╭──

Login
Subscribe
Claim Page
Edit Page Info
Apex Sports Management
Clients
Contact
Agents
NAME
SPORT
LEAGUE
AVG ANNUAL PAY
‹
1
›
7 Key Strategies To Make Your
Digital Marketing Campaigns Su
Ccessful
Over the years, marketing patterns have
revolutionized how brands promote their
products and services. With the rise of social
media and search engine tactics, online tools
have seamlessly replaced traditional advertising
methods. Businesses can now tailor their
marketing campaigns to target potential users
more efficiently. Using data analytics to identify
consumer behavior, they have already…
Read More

╰──
╭──

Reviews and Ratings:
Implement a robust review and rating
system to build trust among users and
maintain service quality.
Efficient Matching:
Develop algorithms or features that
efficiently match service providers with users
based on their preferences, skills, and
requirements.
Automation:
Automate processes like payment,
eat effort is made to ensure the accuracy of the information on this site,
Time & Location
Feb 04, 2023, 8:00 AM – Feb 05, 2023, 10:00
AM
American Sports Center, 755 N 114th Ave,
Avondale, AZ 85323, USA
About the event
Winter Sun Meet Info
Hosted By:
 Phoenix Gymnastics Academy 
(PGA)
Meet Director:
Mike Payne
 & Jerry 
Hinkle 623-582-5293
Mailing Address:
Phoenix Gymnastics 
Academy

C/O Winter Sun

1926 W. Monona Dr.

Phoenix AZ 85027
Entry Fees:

╰──

▸ **Directions for this task**:
Go through the records and pull out each line that includes the word "efficiently".

▸ **Your response**:
more efficiently. Using data analytics to identify
efficiently match service providers with users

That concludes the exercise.